Scan the entries and copy each line where the word "Blog" is present.

....................

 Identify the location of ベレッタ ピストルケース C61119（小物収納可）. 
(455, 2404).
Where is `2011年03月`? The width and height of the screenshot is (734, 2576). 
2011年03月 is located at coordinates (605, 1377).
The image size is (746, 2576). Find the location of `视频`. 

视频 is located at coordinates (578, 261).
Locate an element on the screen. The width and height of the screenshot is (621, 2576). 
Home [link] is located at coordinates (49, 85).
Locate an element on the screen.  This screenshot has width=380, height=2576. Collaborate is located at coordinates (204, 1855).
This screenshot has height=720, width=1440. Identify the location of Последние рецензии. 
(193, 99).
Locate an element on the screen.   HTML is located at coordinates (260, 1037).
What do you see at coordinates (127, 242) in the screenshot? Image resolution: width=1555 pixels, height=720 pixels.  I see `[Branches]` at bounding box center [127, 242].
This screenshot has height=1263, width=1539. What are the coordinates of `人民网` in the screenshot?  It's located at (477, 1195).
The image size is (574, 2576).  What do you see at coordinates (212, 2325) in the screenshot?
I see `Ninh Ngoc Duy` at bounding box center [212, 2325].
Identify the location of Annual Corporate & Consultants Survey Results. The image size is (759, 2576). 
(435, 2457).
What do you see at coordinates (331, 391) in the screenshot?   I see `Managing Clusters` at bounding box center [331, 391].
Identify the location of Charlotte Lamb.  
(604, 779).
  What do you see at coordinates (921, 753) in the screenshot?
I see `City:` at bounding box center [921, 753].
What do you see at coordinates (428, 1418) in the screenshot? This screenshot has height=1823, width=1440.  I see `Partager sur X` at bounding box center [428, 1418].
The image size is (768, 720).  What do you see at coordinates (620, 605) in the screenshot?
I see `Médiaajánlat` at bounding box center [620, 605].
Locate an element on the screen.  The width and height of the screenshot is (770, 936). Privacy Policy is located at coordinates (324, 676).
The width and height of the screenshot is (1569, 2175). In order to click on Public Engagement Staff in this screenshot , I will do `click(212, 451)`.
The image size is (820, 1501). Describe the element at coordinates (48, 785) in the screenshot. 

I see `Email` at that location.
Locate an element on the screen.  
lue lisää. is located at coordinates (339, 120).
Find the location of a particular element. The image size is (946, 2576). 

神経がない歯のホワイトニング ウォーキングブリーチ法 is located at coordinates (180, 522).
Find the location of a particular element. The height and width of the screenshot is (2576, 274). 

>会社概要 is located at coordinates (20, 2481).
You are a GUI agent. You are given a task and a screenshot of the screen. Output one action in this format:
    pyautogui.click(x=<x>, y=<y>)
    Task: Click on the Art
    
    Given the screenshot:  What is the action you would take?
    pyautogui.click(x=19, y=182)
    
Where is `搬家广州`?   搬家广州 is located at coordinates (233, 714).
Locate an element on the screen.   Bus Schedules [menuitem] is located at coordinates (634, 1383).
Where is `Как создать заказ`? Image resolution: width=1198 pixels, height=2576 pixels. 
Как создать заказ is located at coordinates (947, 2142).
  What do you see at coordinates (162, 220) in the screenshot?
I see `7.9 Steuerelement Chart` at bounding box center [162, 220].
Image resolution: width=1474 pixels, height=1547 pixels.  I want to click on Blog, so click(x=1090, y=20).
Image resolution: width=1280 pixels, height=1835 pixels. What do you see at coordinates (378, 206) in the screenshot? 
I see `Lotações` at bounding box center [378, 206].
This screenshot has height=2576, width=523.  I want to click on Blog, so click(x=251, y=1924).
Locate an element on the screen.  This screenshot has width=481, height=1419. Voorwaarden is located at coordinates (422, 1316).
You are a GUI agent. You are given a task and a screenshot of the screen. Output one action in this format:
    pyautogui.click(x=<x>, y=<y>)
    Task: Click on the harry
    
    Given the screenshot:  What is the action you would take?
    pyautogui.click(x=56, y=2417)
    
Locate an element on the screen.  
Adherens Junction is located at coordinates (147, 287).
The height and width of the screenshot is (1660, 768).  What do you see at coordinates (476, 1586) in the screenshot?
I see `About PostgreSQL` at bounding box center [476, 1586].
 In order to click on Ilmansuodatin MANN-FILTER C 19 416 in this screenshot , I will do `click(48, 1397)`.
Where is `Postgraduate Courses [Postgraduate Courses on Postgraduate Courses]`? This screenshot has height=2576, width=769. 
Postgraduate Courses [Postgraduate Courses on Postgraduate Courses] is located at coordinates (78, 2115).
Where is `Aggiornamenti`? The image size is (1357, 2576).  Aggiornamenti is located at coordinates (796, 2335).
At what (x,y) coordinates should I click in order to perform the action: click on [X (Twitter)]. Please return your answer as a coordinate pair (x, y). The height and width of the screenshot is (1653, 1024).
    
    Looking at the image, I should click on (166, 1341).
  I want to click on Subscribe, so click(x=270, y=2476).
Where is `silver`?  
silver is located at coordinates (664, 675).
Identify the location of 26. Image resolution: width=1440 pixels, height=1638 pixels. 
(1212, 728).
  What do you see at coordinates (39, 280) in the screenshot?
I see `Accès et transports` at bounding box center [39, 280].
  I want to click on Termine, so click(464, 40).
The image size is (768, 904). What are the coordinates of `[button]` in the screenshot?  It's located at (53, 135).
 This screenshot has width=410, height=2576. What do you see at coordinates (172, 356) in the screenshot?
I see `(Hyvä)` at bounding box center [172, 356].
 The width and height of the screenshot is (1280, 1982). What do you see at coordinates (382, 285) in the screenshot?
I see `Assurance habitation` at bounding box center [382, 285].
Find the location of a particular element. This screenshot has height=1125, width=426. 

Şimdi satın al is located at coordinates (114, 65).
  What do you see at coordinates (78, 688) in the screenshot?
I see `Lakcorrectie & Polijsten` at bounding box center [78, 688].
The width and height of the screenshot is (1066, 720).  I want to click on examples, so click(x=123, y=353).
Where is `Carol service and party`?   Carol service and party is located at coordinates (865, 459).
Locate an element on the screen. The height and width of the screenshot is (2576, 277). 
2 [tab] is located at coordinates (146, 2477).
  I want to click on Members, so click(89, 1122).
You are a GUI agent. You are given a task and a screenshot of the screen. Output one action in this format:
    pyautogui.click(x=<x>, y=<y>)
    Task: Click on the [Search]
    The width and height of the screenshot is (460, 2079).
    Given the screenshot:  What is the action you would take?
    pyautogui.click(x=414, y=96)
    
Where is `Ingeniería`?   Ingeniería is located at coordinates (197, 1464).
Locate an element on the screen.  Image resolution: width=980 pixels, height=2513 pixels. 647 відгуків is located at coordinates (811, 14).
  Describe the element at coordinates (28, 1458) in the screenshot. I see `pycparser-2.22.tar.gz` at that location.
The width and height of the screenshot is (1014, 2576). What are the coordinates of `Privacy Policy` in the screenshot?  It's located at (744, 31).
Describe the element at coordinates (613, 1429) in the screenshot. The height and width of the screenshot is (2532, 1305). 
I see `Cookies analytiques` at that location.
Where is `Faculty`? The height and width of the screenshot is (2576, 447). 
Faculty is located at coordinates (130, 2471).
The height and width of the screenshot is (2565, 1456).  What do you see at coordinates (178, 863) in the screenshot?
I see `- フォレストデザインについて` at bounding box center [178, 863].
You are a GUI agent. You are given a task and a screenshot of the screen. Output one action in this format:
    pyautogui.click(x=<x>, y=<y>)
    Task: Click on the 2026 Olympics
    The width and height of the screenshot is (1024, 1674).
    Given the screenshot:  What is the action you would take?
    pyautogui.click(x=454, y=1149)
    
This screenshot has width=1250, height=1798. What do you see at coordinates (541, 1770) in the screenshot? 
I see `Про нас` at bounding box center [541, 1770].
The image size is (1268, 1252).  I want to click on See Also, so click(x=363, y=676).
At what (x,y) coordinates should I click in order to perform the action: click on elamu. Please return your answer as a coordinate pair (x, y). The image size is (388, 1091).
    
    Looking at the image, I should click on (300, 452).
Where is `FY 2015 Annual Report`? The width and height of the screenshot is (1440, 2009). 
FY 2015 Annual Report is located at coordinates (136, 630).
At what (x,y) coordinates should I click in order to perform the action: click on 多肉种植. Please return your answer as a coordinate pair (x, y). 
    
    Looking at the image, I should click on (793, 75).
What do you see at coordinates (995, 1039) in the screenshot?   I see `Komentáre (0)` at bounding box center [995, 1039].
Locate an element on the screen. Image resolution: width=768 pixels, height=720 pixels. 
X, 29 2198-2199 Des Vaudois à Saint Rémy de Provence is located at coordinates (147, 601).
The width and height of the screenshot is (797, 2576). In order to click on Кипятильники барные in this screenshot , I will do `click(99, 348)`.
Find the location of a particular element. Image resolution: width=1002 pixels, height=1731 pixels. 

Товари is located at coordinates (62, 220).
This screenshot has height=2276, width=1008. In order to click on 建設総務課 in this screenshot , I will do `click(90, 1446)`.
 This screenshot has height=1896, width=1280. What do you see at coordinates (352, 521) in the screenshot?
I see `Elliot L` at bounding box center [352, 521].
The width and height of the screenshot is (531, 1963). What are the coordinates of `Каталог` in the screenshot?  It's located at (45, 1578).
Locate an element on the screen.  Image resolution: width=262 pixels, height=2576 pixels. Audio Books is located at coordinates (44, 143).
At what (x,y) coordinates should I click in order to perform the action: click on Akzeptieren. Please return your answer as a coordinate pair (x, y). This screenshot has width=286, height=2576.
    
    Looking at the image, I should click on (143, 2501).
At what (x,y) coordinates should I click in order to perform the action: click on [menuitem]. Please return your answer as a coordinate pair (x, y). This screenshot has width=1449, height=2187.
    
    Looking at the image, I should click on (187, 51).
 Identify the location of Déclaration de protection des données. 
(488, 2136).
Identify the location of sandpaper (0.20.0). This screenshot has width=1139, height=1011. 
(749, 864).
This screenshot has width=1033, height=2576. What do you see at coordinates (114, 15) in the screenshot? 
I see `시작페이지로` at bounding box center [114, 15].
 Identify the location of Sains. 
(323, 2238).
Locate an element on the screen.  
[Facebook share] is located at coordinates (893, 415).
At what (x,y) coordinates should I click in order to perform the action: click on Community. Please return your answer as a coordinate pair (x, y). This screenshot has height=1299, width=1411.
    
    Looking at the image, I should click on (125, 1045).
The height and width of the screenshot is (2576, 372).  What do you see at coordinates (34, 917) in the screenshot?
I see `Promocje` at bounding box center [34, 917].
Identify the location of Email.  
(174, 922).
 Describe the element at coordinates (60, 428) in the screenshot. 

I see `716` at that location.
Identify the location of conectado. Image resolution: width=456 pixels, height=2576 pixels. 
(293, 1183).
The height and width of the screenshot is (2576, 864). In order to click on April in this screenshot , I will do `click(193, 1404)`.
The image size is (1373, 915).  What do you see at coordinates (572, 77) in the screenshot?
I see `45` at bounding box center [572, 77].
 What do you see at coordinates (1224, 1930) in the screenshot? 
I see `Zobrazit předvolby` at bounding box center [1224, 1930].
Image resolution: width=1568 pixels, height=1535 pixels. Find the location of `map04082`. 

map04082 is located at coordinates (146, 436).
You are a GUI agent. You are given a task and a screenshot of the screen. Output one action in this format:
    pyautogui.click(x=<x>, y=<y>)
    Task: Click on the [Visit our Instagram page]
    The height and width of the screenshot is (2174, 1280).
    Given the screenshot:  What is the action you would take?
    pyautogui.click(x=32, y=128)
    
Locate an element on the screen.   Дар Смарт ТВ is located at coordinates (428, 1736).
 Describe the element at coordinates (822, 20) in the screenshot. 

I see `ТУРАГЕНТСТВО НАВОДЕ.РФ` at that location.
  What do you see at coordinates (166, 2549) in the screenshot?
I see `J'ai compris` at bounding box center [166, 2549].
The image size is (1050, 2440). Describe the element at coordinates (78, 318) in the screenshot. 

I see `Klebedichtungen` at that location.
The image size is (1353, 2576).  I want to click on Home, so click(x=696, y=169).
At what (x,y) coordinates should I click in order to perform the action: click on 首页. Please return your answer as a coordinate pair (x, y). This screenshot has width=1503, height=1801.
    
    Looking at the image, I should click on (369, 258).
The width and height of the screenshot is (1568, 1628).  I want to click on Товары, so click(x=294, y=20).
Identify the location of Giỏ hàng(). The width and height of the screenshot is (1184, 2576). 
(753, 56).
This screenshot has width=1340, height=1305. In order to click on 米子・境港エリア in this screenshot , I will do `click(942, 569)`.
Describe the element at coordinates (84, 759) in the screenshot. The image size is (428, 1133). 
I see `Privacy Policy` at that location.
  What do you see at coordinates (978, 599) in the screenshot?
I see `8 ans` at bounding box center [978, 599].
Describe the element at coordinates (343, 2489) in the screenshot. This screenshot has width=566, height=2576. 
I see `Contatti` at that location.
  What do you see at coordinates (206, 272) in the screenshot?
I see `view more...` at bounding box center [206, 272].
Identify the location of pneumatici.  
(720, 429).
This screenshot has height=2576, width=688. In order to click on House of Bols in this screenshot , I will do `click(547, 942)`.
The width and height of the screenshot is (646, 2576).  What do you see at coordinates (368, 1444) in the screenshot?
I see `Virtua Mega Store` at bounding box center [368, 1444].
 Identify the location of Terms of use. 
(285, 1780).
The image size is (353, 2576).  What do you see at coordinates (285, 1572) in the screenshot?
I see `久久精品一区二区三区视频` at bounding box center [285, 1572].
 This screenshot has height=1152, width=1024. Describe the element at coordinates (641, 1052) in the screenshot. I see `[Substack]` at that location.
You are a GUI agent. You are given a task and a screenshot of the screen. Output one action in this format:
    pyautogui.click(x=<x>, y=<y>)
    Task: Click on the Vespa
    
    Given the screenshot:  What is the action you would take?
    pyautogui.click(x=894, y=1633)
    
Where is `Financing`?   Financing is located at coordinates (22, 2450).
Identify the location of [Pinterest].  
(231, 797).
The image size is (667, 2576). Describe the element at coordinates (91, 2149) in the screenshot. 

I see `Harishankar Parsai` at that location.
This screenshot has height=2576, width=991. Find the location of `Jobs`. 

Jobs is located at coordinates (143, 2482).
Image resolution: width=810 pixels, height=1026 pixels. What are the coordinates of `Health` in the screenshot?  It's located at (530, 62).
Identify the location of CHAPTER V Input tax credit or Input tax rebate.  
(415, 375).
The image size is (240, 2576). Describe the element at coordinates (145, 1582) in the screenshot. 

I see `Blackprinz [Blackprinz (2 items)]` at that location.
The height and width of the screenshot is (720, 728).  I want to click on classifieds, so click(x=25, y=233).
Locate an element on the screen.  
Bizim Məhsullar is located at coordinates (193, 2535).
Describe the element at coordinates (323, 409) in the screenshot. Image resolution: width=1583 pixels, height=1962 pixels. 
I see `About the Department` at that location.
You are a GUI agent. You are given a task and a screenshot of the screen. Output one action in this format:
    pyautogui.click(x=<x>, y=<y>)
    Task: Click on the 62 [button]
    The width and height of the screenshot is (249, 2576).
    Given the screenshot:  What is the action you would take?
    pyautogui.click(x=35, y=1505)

....................

§ Finished exercise:
Image resolution: width=1474 pixels, height=1547 pixels.  I want to click on Blog, so click(x=1090, y=20).
This screenshot has height=2576, width=523.  I want to click on Blog, so click(x=251, y=1924).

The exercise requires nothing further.